Article - Courts and Judicial Proceedings
(a) (1) If after a hearing on a petition, whether ex parte or otherwise, a judge finds that there are reasonable grounds to believe that the respondent has committed, and is likely to commit in the future, an act specified in § 3-1503(a) of this subtitle against the petitioner, the judge may issue a temporary peace order to protect the petitioner.
(2) The temporary peace order may include any or all of the following relief:
(i) Order the respondent to refrain from committing or threatening to commit an act specified in § 3-1503(a) of this subtitle against the petitioner;
(ii) Order the respondent to refrain from contacting, attempting to contact, or harassing the petitioner;
(iii) Order the respondent to refrain from entering the residence of the petitioner; and
(iv) Order the respondent to remain away from the place of employment, school, or temporary residence of the petitioner.
(3) If the judge issues an order under this section, the order shall contain only the relief that is minimally necessary to protect the petitioner.

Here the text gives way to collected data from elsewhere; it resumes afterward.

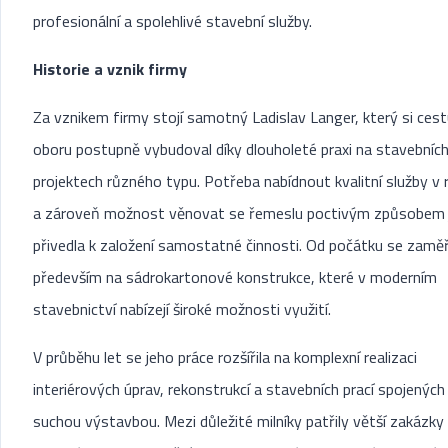
profesionální a spolehlivé stavební služby.
Historie a vznik firmy
Za vznikem firmy stojí samotný Ladislav Langer, který si cest
oboru postupně vybudoval díky dlouholeté praxi na stavebníc
projektech různého typu. Potřeba nabídnout kvalitní služby v 
a zároveň možnost věnovat se řemeslu poctivým způsobem 
přivedla k založení samostatné činnosti. Od počátku se zaměř
především na sádrokartonové konstrukce, které v moderním
stavebnictví nabízejí široké možnosti využití.
V průběhu let se jeho práce rozšířila na komplexní realizaci
interiérových úprav, rekonstrukcí a stavebních prací spojených
suchou výstavbou. Mezi důležité milníky patřily větší zakázky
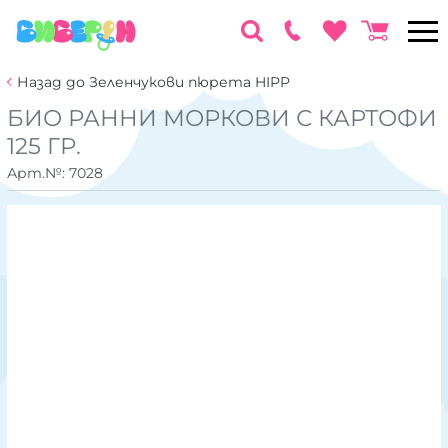
Назад до Зеленчукови пюрета HIPP
БИО РАННИ МОРКОВИ С КАРТОФИ
125 ГР.
Арт.№:
7028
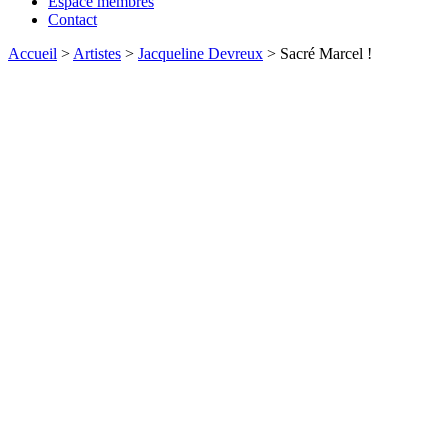
Espace membres
Contact
Accueil
>
Artistes
>
Jacqueline Devreux
>
Sacré Marcel !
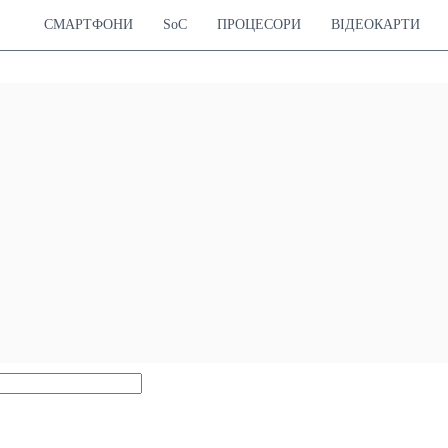
СМАРТФОНИ
SoC
ПРОЦЕСОРИ
ВІДЕОКАРТИ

(b) (1) Except as provided in paragraph (2) of this subsection, a law enforcement officer immediately shall serve the temporary peace order on the respondent.
(2) A respondent who has been served with an interim peace order under § 3-1503.1 of this subtitle shall be served with the temporary peace order in open court or, if the respondent is not present at the temporary peace order hearing, by first-class mail at the respondent’s last known address.

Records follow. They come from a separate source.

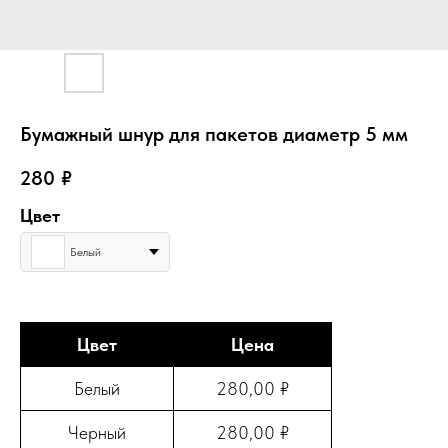
Бумажный шнур для пакетов диаметр 5 мм
280
₽
Цвет
Белый
Цвет
Цена
Белый
280,00 ₽
Черный
280,00 ₽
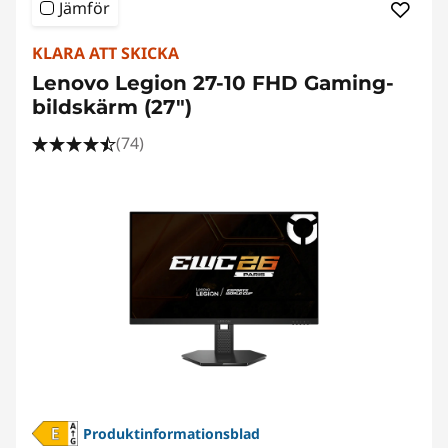
Jämför
KLARA ATT SKICKA
Lenovo Legion 27-10 FHD Gaming-
bildskärm (27")
(74)
Produktinformationsblad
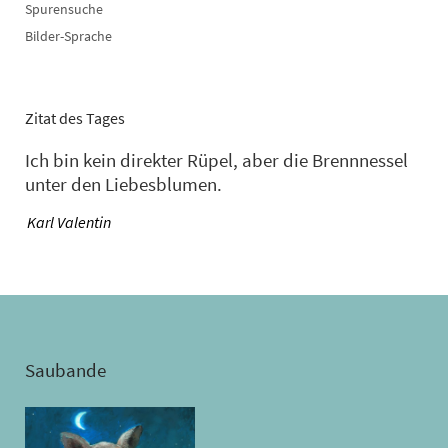
Spurensuche
Bilder-Sprache
Zitat des Tages
Ich bin kein direkter Rüpel, aber die Brennnessel
unter den Liebesblumen.
—
Karl Valentin
Saubande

(c) (1) Except as otherwise provided in this subsection, the temporary peace order shall be effective for not more than 7 days after service of the order.
(2) The judge may extend the temporary peace order as needed, but not to exceed 30 days, to effectuate service of the order where necessary to provide protection or for other good cause.

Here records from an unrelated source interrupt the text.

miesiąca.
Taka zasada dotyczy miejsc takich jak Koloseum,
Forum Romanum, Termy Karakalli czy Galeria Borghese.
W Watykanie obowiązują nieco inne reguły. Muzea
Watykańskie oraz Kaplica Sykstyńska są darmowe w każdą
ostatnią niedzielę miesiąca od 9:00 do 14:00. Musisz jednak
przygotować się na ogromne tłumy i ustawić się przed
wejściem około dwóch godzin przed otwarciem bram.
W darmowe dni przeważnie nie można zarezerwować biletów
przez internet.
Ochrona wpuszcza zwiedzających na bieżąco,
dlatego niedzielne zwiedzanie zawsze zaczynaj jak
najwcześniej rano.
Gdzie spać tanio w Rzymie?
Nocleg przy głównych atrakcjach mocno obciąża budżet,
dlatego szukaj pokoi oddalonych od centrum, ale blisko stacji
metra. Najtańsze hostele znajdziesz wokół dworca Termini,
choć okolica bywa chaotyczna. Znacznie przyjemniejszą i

(3) If the court is closed on the day on which the temporary peace order is due to expire, the temporary peace order shall be effective until the second day on which the court is open, by which time the court shall hold a final peace order hearing.
(d) The judge may proceed with a final peace order hearing instead of a temporary peace order hearing if:
(1) (i) The respondent appears at the hearing;
(ii) The respondent has been served with an interim peace order; or
(iii) The court otherwise has personal jurisdiction over the respondent; and
(2) The petitioner and the respondent expressly consent to waive the temporary peace order hearing.